He could feel the girl’s tears soaking through the shoulder of his shirt as she held tightly to him, shuddering heavily. Her voice was weak. “I guess she and I are both awful Heretics, as f-far as that goes.”
“Now, that’s the truth,” he informed her, reaching up to gently brush the girl’s hair. “As far as Crossroads is concerned, hell, as far as Eden’s Garden is concerned too, you and Jos are pretty terrible. Making friends with Alters, turning fellow students into sympathizers, sparing innocent beings. You’re Joselyn’s daughter alright, and you both might be a couple of the worst Heretics who have ever lived.
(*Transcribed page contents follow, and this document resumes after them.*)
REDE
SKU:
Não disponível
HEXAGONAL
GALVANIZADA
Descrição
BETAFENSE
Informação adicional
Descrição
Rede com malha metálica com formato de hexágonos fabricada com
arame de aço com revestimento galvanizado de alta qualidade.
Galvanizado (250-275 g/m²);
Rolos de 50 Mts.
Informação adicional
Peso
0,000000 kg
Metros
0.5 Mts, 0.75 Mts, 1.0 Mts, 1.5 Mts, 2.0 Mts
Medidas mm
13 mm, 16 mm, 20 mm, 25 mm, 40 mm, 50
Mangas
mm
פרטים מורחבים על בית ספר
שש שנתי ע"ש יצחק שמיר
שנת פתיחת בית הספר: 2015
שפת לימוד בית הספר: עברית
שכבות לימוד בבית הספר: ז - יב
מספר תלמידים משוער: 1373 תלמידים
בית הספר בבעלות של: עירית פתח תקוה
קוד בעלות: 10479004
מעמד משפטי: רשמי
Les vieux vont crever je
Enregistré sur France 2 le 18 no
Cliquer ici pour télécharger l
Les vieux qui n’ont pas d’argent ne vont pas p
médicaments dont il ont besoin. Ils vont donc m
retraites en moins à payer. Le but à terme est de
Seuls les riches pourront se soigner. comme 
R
“But tell me something, kid,” he added while gently rocking the crying girl back and forth as they sat there on the table. “Would you rather be a good Heretic… or a good person?”
“Person,” Felicity answered quietly, without hesitation.
Deveron nodded at that, still holding the girl. “Yeah,” he murmured. “That’s basically what Joselyn said.”
For a few minutes, the two of them just sat like that in relative silence. He let Felicity cry herself out, holding the girl close to him. Finally, her shaky, soft voice came once more as she admitted, “I’m still scared about what’s gonna happen.”
“Me too, kid,” Deveron replied quietly.
“Me too.”
**********
Well, that would be one complete and utter waste of time out of the way, Elisabet silently announced while leaving the room where she and the other Crossroads Committee members had just finished yet another discussion. Just in time for the next one.
The ‘discussion’, such as it was, had been three hours of arguing over what they could possibly do about the disappearance of Felicity Chambers and the other students, and everything else that stemmed from that. Mostly it had amounted to little more than talking in circles. As usual.
Jophiel, the Seosten once called Aphrodite in the days of the Olympians, chuckled in equal silence, her amusement audible only to herself and her beloved human, her sianame.
Sianame. Pronounced See-Aw-Naw-May, it wasn’t a Seosten word. Nor was it a human word. In truth, the term originated from a race known as the Beventreist, who had been conquered by the Seosten over five thousand years earlier, back when Jophiel had been barely a new recruit. The Beventreist had believed in reincarnation, and sianame were two souls who were bonded for all eternity. In some lifetimes they would be lovers, in others they would be parent and child, best friends, business partners through world-changing endeavors, or even, in some cases, mortal enemies. Generation after generation, sianame would be brought together in various ways, often the most important part of each other’s lives, for good or for ill.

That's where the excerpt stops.